In his lovely, small volume on description in poetry, The Art of Description: World into Word, Mark Doty uses Elizabeth Bishop's famous poem "The Fish" to show how description acts as a roadmap to the poet's (or narrator's) mind. The reader sees not just the object but the route that the poet took as her eyes and mind roved over the thing being described.

The way a mind works is one of the most fascinating subjects of any art. It's there in detective fiction, with both the detective and the villain. And it's there in one of my favorite genres—one of humanity's favorite genres, actually—the survival tale. From The Odyssey to Robinson Crusoe to films like Swiss Family Robinson and Touching the Void, watching a single person (or two) confront seemingly insurmountable odds—with very few tools but one big brain—has everything you could want in art: suspense, creativity, hope, despair, beauty, loneliness, mortality.
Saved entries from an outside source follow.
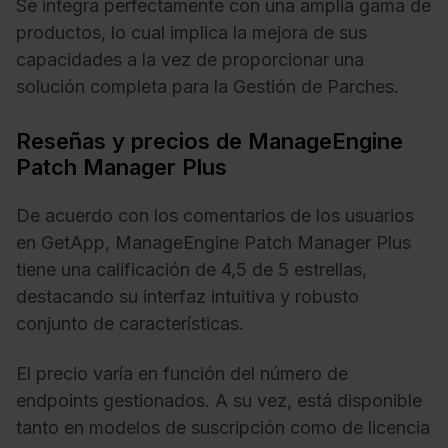
Se integra perfectamente con una amplia gama de
productos, lo cual implica la mejora de sus
capacidades a la vez de proporcionar una
solución completa para la Gestión de Parches.
Reseñas y precios de ManageEngine
Patch Manager Plus
De acuerdo con los comentarios de los usuarios
en GetApp, ManageEngine Patch Manager Plus
tiene una calificación de 4,5 de 5 estrellas,
destacando su interfaz intuitiva y robusto
conjunto de características.
El precio varía en función del número de
endpoints gestionados. A su vez, está disponible
tanto en modelos de suscripción como de licencia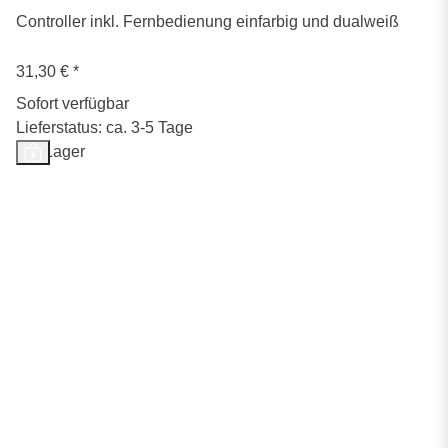
Controller inkl. Fernbedienung einfarbig und dualweiß
31,30 €
*
Sofort verfügbar
Lieferstatus: ca. 3-5 Tage
Auf Lager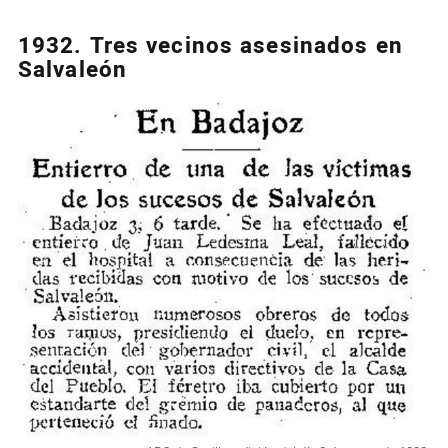
1932. Tres vecinos asesinados en
Salvaleón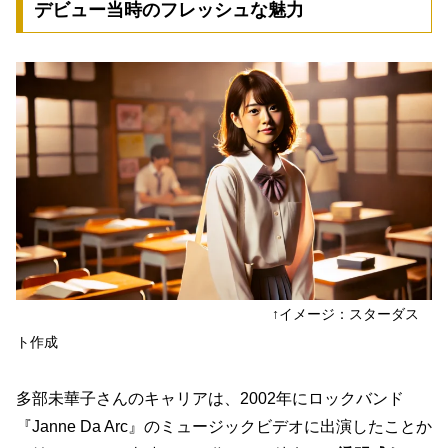
デビュー当時のフレッシュな魅力
↑イメージ：スターダス
ト作成
多部未華子さんのキャリアは、2002年にロックバンド
『Janne Da Arc』のミュージックビデオに出演したことか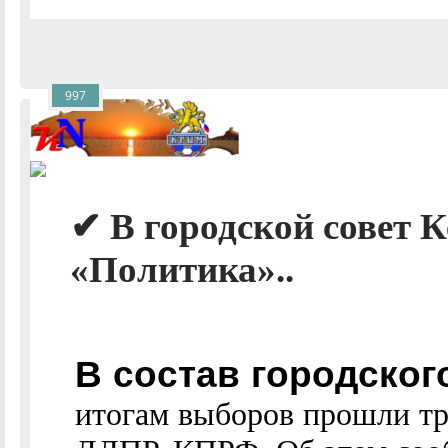
997
✔ В городской совет 
«Политика»..
В состав городског
итогам выборов прошли тр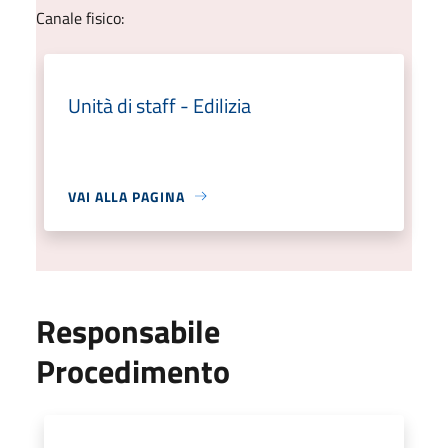
Canale fisico:
Unità di staff - Edilizia
VAI ALLA PAGINA
Responsabile
Procedimento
This is the type of movie The Martian is. When astronaut Mark Watney (Matt Damon) is left on Mars by mistake, he has to "science the shit out of this." Entertainment Weekly in its review lists five other movies with a single protagonist battling a hostile natural environment: Cast Away (Tom Hanks), Moon (Sam Rockwell), 127 Hours (James Franco), All Is Lost (Robert Redford), and Gravity (Sandra Bullock). That would be a hell of a home film fest for being snowed in this winter.

There's an element of fantasy in these tales. Not fantasy as in genre; rather our own minds' craving the imaginative experience of ingenuity triumphing over difficulty. Modern novels like Neal Stephenson's Reamde and pulp like The Hunt for Red October have it. It's a bonus if the art is based on a real story like Apollo 13 or the upcoming movie on the Chilean miners' rescue. The truth is, we fail as often as we triumph (no movie yet on the Challenger disaster or the hundreds of miner rescues that failed). But that's okay. We know what failure feels like all too well. We want to experience what success looks like, what happens when resources + brain cells + persistence are combined with enough luck to defeat despair, loneliness, mortality.